Explanation: This is a nifty trick. The subquery simply produces a temporary table with one single value, the maximum of the column col of table my_table. Then we again select the maximum value of column col of my_table where the value is not in the temporary table we’ve produced, i.e., the maximum of the values that include every value except the actual maximum is the second highest value. Additionally, if there is no second highest value, there is nothing to select so we naturally produce a null value.
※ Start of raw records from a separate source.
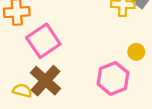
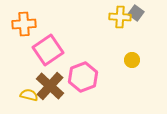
pink hexagon: (113, 78) -> (83, 77), moved

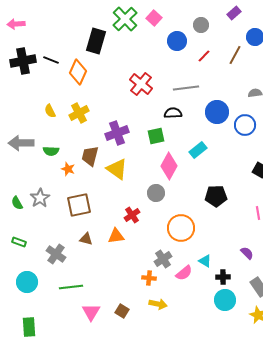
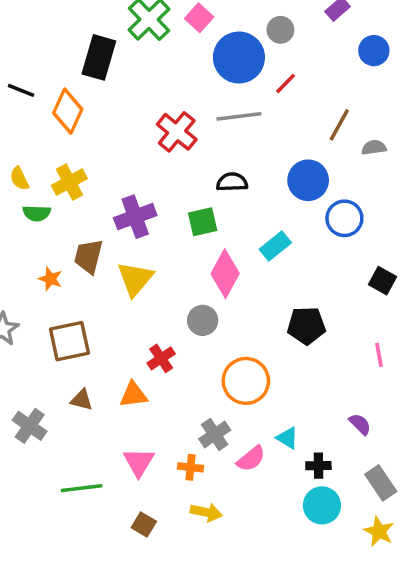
blue circle: (177, 41) -> (239, 57), size x1.5
brown line: (235, 55) -> (339, 125), moved
gray line: (186, 88) -> (239, 116), moved
blue circle: (245, 125) -> (344, 218), moved
green semicircle: (51, 151) -> (37, 213), moved
yellow triangle: (117, 169) -> (135, 279), turned 35
green line: (71, 287) -> (82, 488), moved
pink triangle: (91, 312) -> (139, 462), moved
High-level view of storing data in a database

Records, bytes, tables, pages and files

  • Record - a set of information grouped together, where the different pieces of information can have different types;
  • Byte representation of a record - how the record is actually stored in disk as bytes. Since records can have fields of different types, not all fields take up the same amount of bytes. Additionally, fields can be of fixed size, such as char, or of variable size, such as varchar. The specification of the types that compose a record is called a schema;
    • There are many ways a record can be represented in disk. For example, records can be of fixed length or of variable length and this obviously changes how we store and access them. However, the goals are always the same: records should be compact in memory/disk and there should be fast access to their fields;
  • Table - a collection of records sharing a schema;
  • Page - a chunk of sequential bytes that composes a unit of transfer for disk read/write and that can hold multiple records;
    • Much like records, the way page layout is handled is also affected by whether or not the records are of fixed length. Most notably, the records in a page can be packed or unpacked, where packed refers to not having “empty” bytes between records in a page;
  • File - a logical collection of pages that compose a table. Note that tables can span multiple files or even multiple machines;
    • Files themselves in a database can be structured in a variety of ways: unordered heap files (records placed arbitrarily across pages), clustered heap files (records and pages are grouped), sorted files (pages and records are in sorter order), index files (B+ trees, linear hashing, etc., may contain records or point to records in other files), etc.

Note that we’ve used a slotted page as an example, but that is just one out of many possible ways to manage records in a page.